EU dismisses Polish warnings over carbon market fix

The European Commission denies Polish data contending that plans to ‘backload’ 900 million carbon allowances from auction on the Emissions Trading System (ETS) will diminish the revenues of new EU member states.
According to this analysis Poland stands to lose over a billion euros and 16% of its allowance revenues, under the proposed backload plan, put forward by Brussels last month to shore up Europe's battered carbon market.
Hungary would forego €189 million and almost a quarter of its revenues, while the Czech Republic would lose €375 million and 13.6% of its revenues, according to the analysis by Poland, which opposes the EU plan.
Warsaw says that the numbers are an aggregate of figures from Annex 6 of the impact assessment accompanying the European Commission's carbon market reform proposal.
However, the Commission insists that backloading will produce positive effects for Member States budgets. Overall, the Commission estimates that between 2013 and 2015 member states auctioning revenues would increase by 59% with backloading.

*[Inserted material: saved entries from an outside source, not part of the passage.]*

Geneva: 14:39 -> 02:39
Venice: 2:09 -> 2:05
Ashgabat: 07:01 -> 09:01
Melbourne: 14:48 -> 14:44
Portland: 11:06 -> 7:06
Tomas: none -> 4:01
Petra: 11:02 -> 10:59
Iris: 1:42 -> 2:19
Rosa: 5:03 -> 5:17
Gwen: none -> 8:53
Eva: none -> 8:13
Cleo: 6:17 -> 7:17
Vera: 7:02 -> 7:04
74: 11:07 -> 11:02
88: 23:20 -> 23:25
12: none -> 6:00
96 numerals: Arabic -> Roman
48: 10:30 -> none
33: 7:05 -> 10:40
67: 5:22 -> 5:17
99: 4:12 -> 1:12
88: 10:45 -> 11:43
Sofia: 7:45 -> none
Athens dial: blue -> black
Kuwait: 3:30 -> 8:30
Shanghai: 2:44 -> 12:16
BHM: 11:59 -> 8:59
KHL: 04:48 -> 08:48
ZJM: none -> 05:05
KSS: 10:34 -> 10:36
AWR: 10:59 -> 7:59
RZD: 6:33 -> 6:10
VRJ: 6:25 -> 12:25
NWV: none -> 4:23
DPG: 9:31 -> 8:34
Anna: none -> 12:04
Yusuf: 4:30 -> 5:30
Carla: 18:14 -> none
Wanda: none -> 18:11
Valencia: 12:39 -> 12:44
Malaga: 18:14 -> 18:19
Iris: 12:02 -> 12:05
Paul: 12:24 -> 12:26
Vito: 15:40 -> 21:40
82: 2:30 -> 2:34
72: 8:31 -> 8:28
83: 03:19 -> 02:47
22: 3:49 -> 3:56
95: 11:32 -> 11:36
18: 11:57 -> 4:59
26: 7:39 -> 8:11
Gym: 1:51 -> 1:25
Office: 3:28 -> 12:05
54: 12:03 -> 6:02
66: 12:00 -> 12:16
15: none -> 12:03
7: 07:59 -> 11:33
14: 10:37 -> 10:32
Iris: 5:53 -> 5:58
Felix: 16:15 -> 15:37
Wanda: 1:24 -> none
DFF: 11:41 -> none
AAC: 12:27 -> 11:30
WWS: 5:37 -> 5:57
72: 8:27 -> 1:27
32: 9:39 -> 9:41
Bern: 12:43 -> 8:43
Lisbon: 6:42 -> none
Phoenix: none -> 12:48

A Commission ‘Fiscal impacts of backloading’ analysis, seen by EurActiv and sent to all 27 EU states last week, projects an increase in the carbon price from €10 in 2013 to €12 in 2015 as a result of backloading – compared to a steady €5 price without the measure. The higher the carbon price goes, the higher the incentive for industries to invest in less polluting technologies, which was Europe's ultimate objective when it launched its carbon market to meet its obligations under the Kyoto Protocol on climate change.